Also, what was the environment you were upgrading from? Did you deploy your initial swarm using the link from docs.docker.com (i.e. not through cloud)

ddebroy avatar Jun 20 '17 01:06 ddebroy

In the Deployments-Tab there were no errors, but i found an "Write Deployments" error inside the Activity-Log of the manager scale set.

Deployment template validation failed: 'The template parameters 'registryLocation, registryName, adminUserEnabled, registrySku, storageAccountSku, storageAccountName, registryApiVersion' in the parameters file are not valid; they are not present in the original template and can therefore not be provided at deployment time. The only supported parameters for this template are 'adServicePrincipalAppID, adServicePrincipalAppSecret, enableSystemPrune, managerCount, managerVMSize, sshPublicKey, swarmName, workerCount, workerVMSize'. Please see https://aka.ms/arm-deploy/#parameter-file for usage details.'.

This is the only error in the log.

Initially I installed the Edge Channel from the official Docker page. If I can help you just let me know! :)

manixx avatar Jun 20 '17 10:06 manixx

Well that's a very interesting error. It seems to indicate that somehow you tried to deploy the default template associated with the independent Docker4Azure VMs rather than the Docker4Azure swarm template. How does the timestamp of the above correlate with when you tried the upgrade?

For the Manager VMSS resources, do you see anything in the Activity Log where the Operation Name is "Manual Upgrade"?

Also just to confirm, your Deployment status for the resource group in the Azure portal says "Succeeded" even after the failed upgrade attempt, correct?

ddebroy avatar Jun 20 '17 20:06 ddebroy

Initially (the first deployment of the resource group) we used this template to setup the cluster.

I do not see any Manual Upgrade in the Activity log sadly :/

Yes exactly.
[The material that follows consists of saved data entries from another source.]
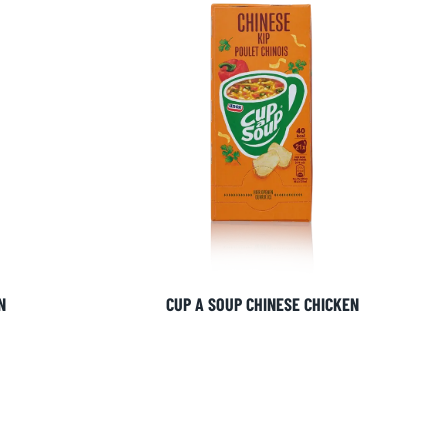
N
CUP A SOUP CHINESE CHICKEN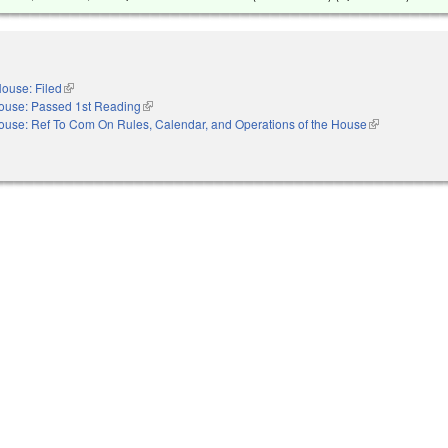
ouse: Filed
(link is external)
ouse: Passed 1st Reading
(link is external)
ouse: Ref To Com On Rules, Calendar, and Operations of the House
(link is externa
There is only the inital deployment there.

manixx avatar Jun 21 '17 14:06 manixx

If you do not see any ManualUpgrade events, I would guess the upgrade script issued the overall deployment upgrade API call but Azure simply returned success but failed a bit later - a condition I have noticed very occasionally. If you get a chance, can you retry the upgrade again and keep an eye on the initial logs from the upgrade as well as the Deployment tabs? You can get the update logs anytime by issuing docker logs editions_guide after running the upgrade container.

ddebroy avatar Jun 21 '17 18:06 ddebroy

I will re-run the update again in two weeks (around the 4th july) and I'll give a the exact logs of the container! :) I must be careful, because the last time i had to re-install all running containers. I'll give you feedback then!

manixx avatar Jun 22 '17 13:06 manixx

Thank you @manixx and appreciate your help and feedback with investigating the issue.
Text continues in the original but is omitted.